Interpretable Modeling of Genotype-Phenotype Landscapes without Sacrificing Predictive Power
Synthetic Biology Engineering Evolution Design SEED
2021
2021 Synthetic Biology: Engineering, Evolution & Design (SEED)
Poster Session
Poster Presenters - Accepted
Black-box neural networks are currently the dominant choice of GPL models due to their unsurpassed ability to generate accurate out-of-sample predictions. These models suffer, however, from their inherent inability to explain their predictions. While methods for post-hoc explanation of neural network predictions exist, they can only approximate the trained model, and the accuracy of those approximations is often difficult to assess. Despite these issues, neural networks remain popular due to the assumption that there is a necessary trade-off between a model's predictive accuracy and its interpretability.
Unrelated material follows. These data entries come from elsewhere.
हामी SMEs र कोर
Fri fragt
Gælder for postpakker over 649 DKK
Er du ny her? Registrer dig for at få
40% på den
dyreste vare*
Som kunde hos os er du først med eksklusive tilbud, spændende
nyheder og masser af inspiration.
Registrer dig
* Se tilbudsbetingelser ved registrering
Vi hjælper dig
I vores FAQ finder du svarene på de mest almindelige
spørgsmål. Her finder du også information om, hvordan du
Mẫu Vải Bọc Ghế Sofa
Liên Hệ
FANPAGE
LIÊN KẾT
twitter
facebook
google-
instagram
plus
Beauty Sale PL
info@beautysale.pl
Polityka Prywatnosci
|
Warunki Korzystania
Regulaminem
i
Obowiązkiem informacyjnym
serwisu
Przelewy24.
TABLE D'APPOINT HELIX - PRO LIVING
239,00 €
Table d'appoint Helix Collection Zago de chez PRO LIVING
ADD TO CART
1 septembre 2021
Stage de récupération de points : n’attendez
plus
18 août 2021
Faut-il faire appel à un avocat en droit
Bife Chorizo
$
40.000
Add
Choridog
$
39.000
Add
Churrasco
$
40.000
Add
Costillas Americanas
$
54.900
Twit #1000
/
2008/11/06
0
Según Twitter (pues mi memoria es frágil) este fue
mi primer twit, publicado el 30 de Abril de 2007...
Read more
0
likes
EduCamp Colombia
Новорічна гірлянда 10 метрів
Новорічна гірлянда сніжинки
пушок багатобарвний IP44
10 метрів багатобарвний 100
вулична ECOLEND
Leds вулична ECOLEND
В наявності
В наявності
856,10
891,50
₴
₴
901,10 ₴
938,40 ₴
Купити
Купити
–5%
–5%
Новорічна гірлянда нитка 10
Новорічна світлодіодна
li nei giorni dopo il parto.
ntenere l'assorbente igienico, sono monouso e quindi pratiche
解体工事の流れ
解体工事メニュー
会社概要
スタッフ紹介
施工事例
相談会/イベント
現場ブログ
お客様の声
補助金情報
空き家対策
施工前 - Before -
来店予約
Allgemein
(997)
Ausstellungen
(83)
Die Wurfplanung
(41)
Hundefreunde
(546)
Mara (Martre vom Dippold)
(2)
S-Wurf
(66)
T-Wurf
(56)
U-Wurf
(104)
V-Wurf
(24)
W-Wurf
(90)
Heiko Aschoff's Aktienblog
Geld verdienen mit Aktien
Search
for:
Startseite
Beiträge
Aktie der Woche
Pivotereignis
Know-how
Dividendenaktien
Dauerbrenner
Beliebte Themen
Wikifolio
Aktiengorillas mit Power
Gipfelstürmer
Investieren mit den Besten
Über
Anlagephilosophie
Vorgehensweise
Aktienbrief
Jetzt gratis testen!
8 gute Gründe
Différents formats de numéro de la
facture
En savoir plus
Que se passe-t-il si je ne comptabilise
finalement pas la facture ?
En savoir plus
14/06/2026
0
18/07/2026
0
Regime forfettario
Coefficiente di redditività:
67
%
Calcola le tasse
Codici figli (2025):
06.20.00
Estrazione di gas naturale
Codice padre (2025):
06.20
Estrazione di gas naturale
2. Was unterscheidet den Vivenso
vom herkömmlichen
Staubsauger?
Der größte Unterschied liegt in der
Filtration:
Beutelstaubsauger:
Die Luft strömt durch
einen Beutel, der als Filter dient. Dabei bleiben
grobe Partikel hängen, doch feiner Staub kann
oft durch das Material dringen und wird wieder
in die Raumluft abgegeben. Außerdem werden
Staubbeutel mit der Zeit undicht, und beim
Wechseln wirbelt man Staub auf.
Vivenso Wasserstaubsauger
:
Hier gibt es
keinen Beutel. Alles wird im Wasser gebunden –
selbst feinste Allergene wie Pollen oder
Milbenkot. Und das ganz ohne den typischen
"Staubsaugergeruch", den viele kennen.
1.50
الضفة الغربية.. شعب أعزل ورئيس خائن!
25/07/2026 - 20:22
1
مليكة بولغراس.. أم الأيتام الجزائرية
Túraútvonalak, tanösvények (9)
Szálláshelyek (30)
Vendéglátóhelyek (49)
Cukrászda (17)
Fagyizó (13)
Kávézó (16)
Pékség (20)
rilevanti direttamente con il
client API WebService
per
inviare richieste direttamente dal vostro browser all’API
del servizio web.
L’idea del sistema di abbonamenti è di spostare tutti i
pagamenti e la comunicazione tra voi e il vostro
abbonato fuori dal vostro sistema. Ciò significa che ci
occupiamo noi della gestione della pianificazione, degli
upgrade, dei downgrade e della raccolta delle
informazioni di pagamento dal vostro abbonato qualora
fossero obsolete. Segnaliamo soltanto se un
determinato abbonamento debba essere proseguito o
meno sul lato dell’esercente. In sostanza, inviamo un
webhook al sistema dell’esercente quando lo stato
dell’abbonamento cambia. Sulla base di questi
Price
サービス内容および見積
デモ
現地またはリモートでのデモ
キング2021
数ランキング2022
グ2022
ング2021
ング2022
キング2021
As an alternative, we developed an approach to modeling GPLs that is inherently interpretable, called LANTERN. LANTERN learns a low-dimensional latent phenotype space where mutations combine additively. The latent phenotype is then transformed to observed phenotype measurements through a smooth, non-linear function. This approach ensures that the predictions can be easily decomposed into interpretable components. Despite this simplicity, LANTERN provides predictive accuracy equal to or better than neural network methods when applied to GPL data.
LANTERN also provides novel metrics of GPL structure, including the empirical dimensionality, local additivity, and phenotypic robustness. Notably, these are learned de-novo from data, without additional domain specific knowledge. Overall, LANTERN demonstrates that there is no necessary tradeoff between predictive accuracy and interpretability for GPL data.